Sunday, August 17, 2014

Newsploitation: Box Office Debauchery

“Dad? What's a hard-on?”

One of the great things about being a life-long film fanatic is the fine art of the revisit. A 20-year-gap between film viewings allows for a heck of a lot of life experience that can permit you to see a film and its themes on a whole new level (hello, Clive Barker’s HELLRAISER [1987]).  It can also allow for you to look at something with “adult eyes” and think, “How the hell did my parents let me see that as a kid?” The poster boy for such an experience seems to be the sleazy Clint Eastwood cop thriller TIGHTROPE, which opened thirty years ago today on August 17, 1984.

This past spring a TIGHTROPE resurgence sprung up between my video watching friends. Perhaps we unconsciously knew the thirtieth anniversary was soon upon us, but a collective revisit was upon us and we all came back with the same reaction – “what…the…hell!?”  I missed this one in theaters (my parents had taken me to see SUDDEN IMPACT [1983]) and I’m eternally thankful for that.  Watching the opening of BASIC INSTINCT (1992) with my dad theatrically was hard…er, uncomfortable enough when I was seventeen.  I couldn’t imagine Eastwood’s film about a serial killer stalking the sex professionals used by a kinky cop would have gone over when I was ten.  It would have been as awkward as when Eastwood’s onscreen daughter asks him the line of dialogue that opens this write up.

For people to better understand the cinematic curveball that is TIGHTROPE, you should understand this came out when Eastwood was one of the hottest box office draws.  His boxing/orangutan flicks (EVERY WHICH WAY BUT LOOSE [1978] and ANY WHICH WAY YOU CAN [1980]) were top ten grossers in their respective release years and Eastwood just experienced his biggest Dirty Harry success with SUDDEN IMPACT (1983). To know TIGHTROPE came out just nine months after Eastwood had the entire U.S. (including President Reagan) saying, “Go ahead, make my day” is freakin’ astonishing.

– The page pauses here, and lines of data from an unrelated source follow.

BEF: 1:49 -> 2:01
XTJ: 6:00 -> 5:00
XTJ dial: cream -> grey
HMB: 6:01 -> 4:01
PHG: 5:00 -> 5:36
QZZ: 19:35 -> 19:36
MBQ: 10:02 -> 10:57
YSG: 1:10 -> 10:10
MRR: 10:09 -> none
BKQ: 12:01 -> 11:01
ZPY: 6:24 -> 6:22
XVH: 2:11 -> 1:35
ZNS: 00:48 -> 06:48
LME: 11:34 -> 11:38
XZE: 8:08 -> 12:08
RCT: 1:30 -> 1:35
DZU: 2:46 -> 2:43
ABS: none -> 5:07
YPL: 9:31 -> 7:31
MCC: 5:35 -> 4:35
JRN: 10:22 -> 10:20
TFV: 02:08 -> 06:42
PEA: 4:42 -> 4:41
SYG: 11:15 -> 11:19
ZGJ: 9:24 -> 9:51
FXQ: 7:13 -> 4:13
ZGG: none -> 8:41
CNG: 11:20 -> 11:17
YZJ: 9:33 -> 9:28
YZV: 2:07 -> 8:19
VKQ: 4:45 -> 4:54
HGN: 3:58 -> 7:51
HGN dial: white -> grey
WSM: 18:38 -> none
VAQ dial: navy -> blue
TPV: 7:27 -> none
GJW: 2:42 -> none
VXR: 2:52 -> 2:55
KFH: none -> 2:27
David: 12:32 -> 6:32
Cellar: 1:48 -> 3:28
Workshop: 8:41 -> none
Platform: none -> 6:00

Imagine George Clooney following up GRAVITY (2013) with sleazy T&A thriller where a woman holds a vibrator to his crotch.  Wait, did THE MONUMENTS MEN (2014) have a scene like that in it?

To be fair, Eastwood and writer-director Richard Tuggle had finished TIGHTROPE before SUDDEN IMPACT had even come out.  Tuggle, who had previously written the Eastwood hit ESCAPE FROM ALCATRAZ (1979), got a copyright on his TIGHTROPE script in March 1983 and filming began on October 17, 1983 in New Orleans, Louisiana and wrapped up on December 2, 1983, a week before Dirty Harry was back blowing away punks on the big screen.  Still, it is an odd choice for Eastwood to make, but not so much when you realize how much he said he didn’t want to get typecast in the Harry Callahan role.  Want to make the audience revert their expectations? Show yourself covered in baby oil and handcuffed to a head board.  Our pal Mark Tinta also put forth that this film could also be seen as Eastwood’s capturing a mid-life crisis on film.  Fifty-four at the time of filming, Eastwood’s family life was in shambles at the time (he was still married but had been living with Sandra Locke for almost a decade; his wife finally filed divorce in May 1984) and the image of Eastwood as a family man, single father detective with a dark side is certainly compelling evidence for that case.  Heck, he even cast one of his real life daughters to play his onscreen daughter.

Is this outtake from the TIGHTROPE 
poster shoot telling us something?


Regardless of family and sexual politics, audiences were still looking for that Eastwood fix and were receptive to the film.  It opened in first place that weekend with a haul of $9,156,545 from 1,535 screens.  It easily beat back that weekend’s new competition as THE WOMAN IN RED, SHEENA, and DREAMSCAPE all didn’t crack the top five.  Despite its sleazier tone, TIGHTROPE stayed in the top spot for a month and eventually earned a domestic total of $48,143,579.  That is almost $2 million more than Eastwood’s FIREFOX (1982) from a few years previous, showing audiences preferred watching Eastwood screwing than being screwed by Eastwood.